YOUR TASK –
Only what runs from the line with "招标公告 (47, 1151)" to the end of the data should appear in the answer, exactly as written and without pictures.

*** Opening EXERCISE INPUT ***

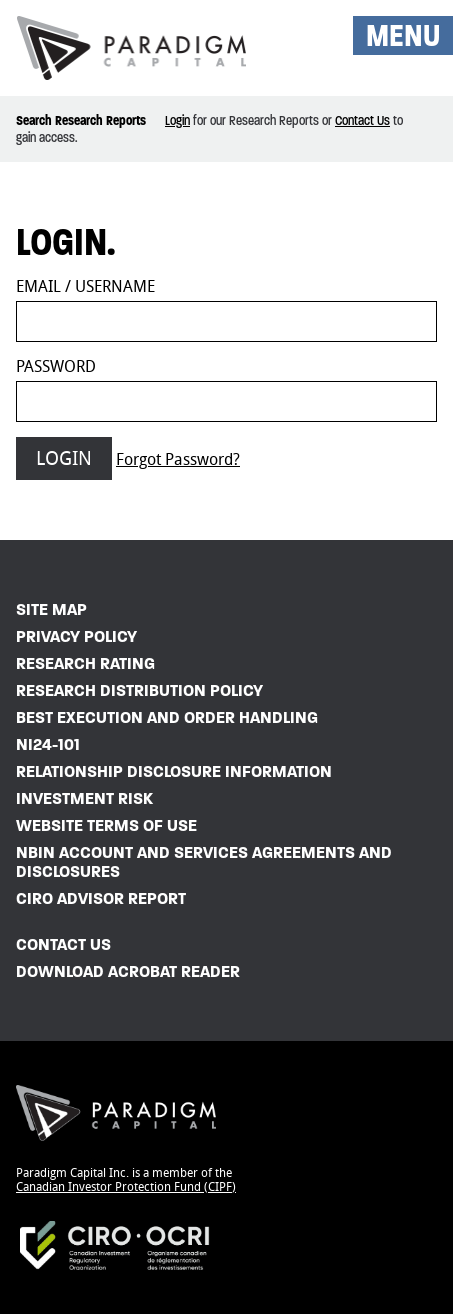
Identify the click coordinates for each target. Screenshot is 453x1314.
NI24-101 (48, 744)
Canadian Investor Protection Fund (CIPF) (126, 1187)
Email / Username (85, 286)
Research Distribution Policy (139, 690)
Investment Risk (84, 798)
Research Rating (85, 663)
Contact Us (362, 120)
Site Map (51, 609)
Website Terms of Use (106, 825)
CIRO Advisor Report (101, 898)
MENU (403, 35)
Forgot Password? (178, 459)
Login (177, 120)
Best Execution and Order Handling (167, 717)
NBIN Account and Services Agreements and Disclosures (204, 862)
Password (56, 366)
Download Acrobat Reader (128, 971)
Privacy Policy (76, 636)
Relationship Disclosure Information (174, 771)
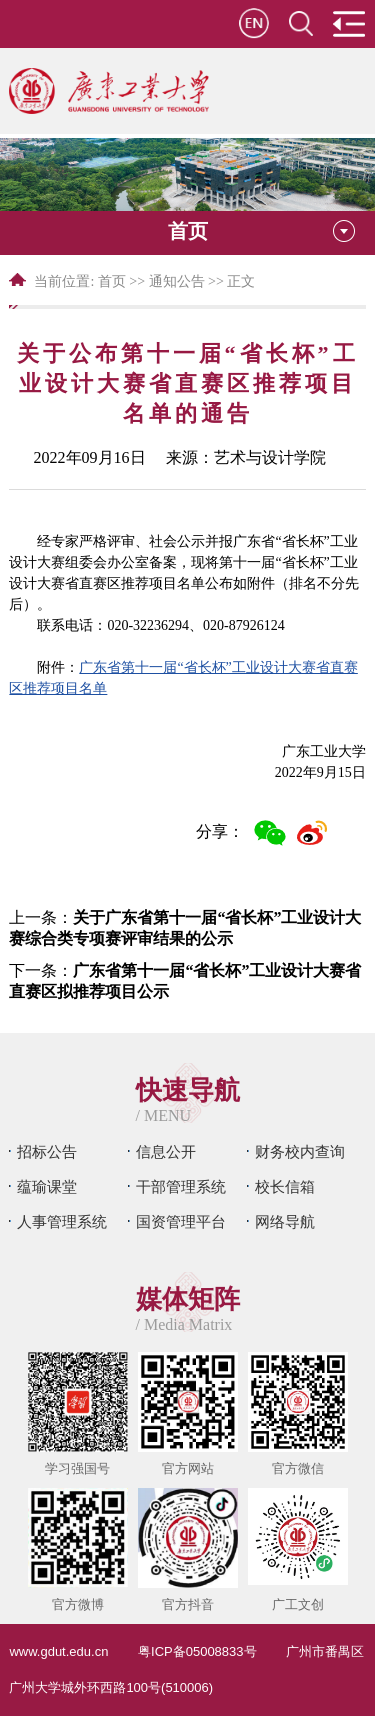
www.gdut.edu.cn (58, 1651)
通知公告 (177, 281)
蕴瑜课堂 (47, 1186)
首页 (112, 281)
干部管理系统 (181, 1186)
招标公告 (47, 1151)
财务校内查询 (300, 1151)
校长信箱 (285, 1186)
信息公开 (166, 1151)
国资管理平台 (181, 1221)
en (254, 23)
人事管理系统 (62, 1221)
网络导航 (285, 1221)
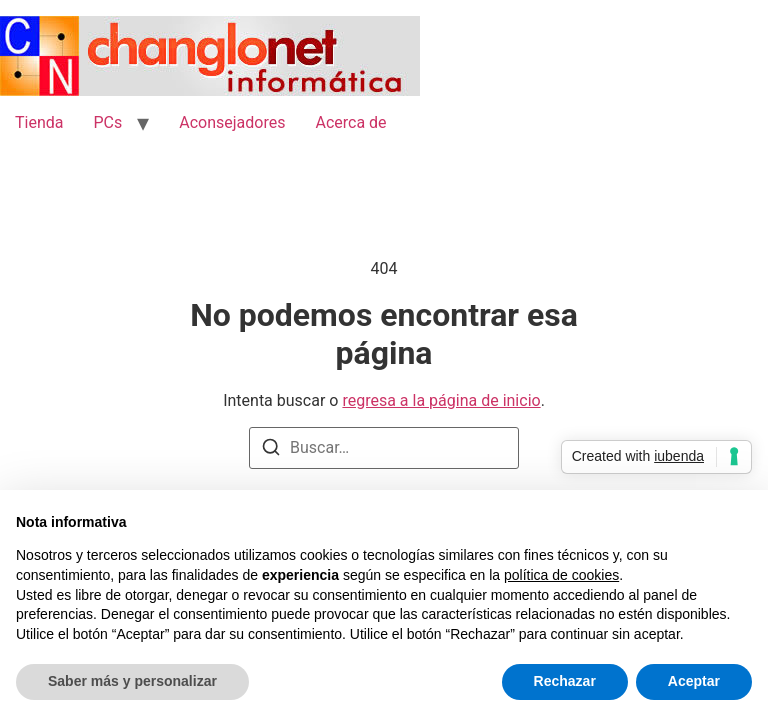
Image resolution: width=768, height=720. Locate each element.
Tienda (39, 122)
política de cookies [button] (561, 575)
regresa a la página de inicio (441, 400)
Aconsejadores (232, 122)
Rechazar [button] (565, 681)
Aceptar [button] (694, 681)
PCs (107, 122)
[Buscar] (271, 450)
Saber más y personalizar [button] (132, 681)
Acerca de (350, 122)
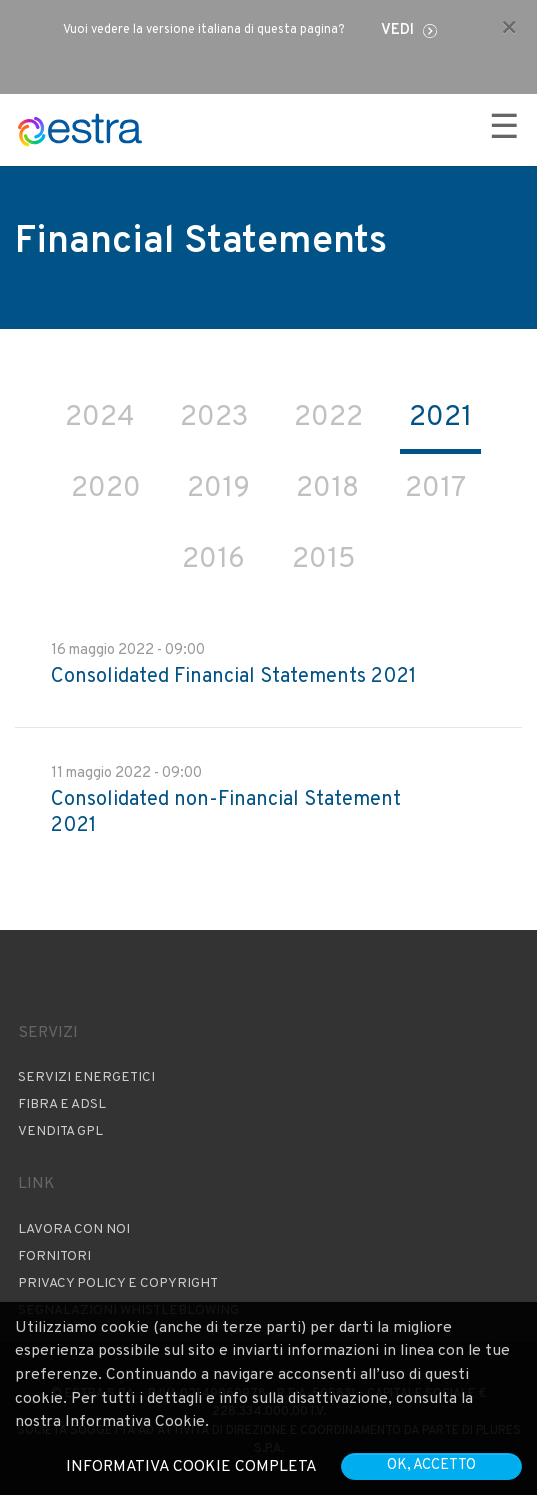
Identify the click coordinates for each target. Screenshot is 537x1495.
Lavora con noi (74, 1229)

*** Closing EXERCISE INPUT ***

ANSWER TO THIS TASK –
招标公告 (47, 1151)
财务校内查询 (300, 1151)
校长信箱 (285, 1186)
信息公开 (166, 1151)
国资管理平台 (181, 1221)
en (254, 23)
人事管理系统 (62, 1221)
网络导航 (285, 1221)
Image resolution: width=768, height=720. Locate each element.
Tienda (39, 122)
política de cookies [button] (561, 575)
regresa a la página de inicio (441, 400)
Aconsejadores (232, 122)
Rechazar [button] (565, 681)
Aceptar [button] (694, 681)
PCs (107, 122)
[Buscar] (271, 450)
Saber más y personalizar [button] (132, 681)
Acerca de (350, 122)
Identify the click coordinates for each target. Screenshot is 537x1495.
Lavora con noi (74, 1229)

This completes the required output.